今日は非常に格調の高いセミナーの講演会にお招き頂きまして有り難うございました。タイトルに見合うようなお話ができるかどうか非常に不安でございますけれども、私たちが今やっている研究所でのお話も含めまして、少し話題提供ということでお話ししたいと思います。

我々のところは瀬戸内海の環境の研究をこれまで29年間行って来ました。瀬戸内海が昭和40年代、非常に汚染されまして、昭和46年7月1日環境庁が設立したと同時に我が研究所もできました。その時代では、瀬戸内海における環境の政策あるいは技術的な課題、環境がいかに破壊されたかというような一つのプロセス、そういう問題に対してどこも研究するところがない状態でした。このため、日本の海洋関連のいろいろな研究者が集結し知恵をしぼりまして、我が研究所ができたという経緯がございます。通産省ですけれども、環境庁の一つのミッションとして10年ぐらい瀬戸内海の環境汚濁の問題をやってまいりました。現在、環境修復あるいは創造という研究のテーマをやっております。我が研究所では世界最大の水理模型である瀬戸内海大型水理模型があります。大きさは水平縮尺が2千分の1で、空間的な容積はだいたい球場が一つ入る大きさで、アメリカのサンフランシスコ・ベイの水理模型と大きさはだいたい同じぐらいです。この水理模型によって過去29年間実験をやって多くの成果を上げ、そして様々な政策にも貢献してきました。そして研究課題そのものの新しいステージも開発しているということでは、かなりまれなる存在ではないかと自負しております。
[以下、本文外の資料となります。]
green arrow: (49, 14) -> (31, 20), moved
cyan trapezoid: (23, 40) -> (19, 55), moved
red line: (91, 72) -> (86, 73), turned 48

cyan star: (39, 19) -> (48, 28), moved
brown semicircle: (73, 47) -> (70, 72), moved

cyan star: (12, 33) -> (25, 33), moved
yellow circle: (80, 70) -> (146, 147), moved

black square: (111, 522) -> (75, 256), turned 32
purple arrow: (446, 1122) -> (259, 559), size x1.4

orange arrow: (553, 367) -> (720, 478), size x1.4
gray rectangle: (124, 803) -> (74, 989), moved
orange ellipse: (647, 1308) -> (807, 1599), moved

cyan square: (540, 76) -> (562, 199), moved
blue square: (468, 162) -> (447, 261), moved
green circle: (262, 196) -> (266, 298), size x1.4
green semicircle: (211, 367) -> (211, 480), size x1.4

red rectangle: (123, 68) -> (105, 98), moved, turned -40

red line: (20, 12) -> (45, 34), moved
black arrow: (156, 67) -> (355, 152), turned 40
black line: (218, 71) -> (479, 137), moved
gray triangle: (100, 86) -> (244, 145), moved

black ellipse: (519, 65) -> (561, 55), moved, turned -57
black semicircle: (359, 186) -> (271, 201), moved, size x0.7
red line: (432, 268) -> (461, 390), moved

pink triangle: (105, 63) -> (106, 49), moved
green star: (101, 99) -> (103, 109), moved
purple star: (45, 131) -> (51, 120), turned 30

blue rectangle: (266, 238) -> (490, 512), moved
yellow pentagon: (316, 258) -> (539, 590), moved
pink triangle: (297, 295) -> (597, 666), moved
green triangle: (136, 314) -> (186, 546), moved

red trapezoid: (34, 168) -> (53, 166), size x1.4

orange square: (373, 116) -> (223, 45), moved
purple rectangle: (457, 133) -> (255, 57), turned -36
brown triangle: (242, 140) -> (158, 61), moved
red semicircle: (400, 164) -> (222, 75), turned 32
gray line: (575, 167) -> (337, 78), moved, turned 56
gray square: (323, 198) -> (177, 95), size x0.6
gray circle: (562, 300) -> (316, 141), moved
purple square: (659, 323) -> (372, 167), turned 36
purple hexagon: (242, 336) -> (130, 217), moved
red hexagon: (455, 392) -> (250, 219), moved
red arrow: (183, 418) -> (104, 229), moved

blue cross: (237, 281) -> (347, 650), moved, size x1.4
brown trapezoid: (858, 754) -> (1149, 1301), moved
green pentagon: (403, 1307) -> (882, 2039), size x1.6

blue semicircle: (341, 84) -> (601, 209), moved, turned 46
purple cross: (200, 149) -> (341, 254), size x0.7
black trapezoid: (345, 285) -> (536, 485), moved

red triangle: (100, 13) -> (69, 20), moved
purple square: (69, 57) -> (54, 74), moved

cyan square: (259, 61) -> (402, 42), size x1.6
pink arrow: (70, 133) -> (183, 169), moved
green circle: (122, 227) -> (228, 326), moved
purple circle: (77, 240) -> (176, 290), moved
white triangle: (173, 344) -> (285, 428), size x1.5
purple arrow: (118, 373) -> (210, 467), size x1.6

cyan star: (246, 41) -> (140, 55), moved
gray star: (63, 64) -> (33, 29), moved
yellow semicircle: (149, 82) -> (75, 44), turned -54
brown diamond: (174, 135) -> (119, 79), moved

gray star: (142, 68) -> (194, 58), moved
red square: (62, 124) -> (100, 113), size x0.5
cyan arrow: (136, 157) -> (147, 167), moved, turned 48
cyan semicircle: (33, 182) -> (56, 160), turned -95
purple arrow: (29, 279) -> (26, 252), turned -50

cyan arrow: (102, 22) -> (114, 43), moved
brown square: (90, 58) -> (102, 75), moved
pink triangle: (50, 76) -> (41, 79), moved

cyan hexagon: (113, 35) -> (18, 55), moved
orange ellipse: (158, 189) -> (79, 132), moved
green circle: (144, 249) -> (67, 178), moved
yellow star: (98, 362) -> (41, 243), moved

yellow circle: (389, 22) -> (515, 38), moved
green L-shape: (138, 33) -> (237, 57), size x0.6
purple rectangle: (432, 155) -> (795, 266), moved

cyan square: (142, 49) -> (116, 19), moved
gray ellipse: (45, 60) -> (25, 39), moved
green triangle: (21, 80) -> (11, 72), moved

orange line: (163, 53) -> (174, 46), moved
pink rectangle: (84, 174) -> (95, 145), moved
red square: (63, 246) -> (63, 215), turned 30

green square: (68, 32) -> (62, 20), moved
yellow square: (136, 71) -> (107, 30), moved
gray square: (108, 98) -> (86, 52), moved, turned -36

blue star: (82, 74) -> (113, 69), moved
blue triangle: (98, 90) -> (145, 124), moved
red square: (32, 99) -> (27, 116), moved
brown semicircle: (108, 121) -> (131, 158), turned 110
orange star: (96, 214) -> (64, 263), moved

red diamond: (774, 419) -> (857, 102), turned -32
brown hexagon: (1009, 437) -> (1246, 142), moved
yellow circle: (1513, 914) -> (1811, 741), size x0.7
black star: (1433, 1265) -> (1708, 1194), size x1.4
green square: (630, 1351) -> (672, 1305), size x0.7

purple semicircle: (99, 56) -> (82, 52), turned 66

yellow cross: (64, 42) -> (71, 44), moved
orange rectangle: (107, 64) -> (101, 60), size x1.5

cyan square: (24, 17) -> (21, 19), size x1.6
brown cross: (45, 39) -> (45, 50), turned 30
また、最近では環境修復技術を研究していますが、これは非常に大事なことなんですが、いろいろな政策を実行する上で、やはり技術が伴わないと、環境の管理あるいは修復等々ができないということで、現在、広島湾の一番環境の破壊された海田湾というところに海上実験室を設けまして、いろいろな技術をこの海域へ持ってきて、実際の海で使ってみて、それによっていかにその技術が良いか悪いかを判断します。海というのは、一つのところで成功しても、他では個性が違いますから使い分けなければいけません。すなわちいろいろな技術メニューをたくさん持っていなければいけないということで、いま生態的な修復技術と物理的な修復技術を含めて、多くの研究機関と連携してやっております。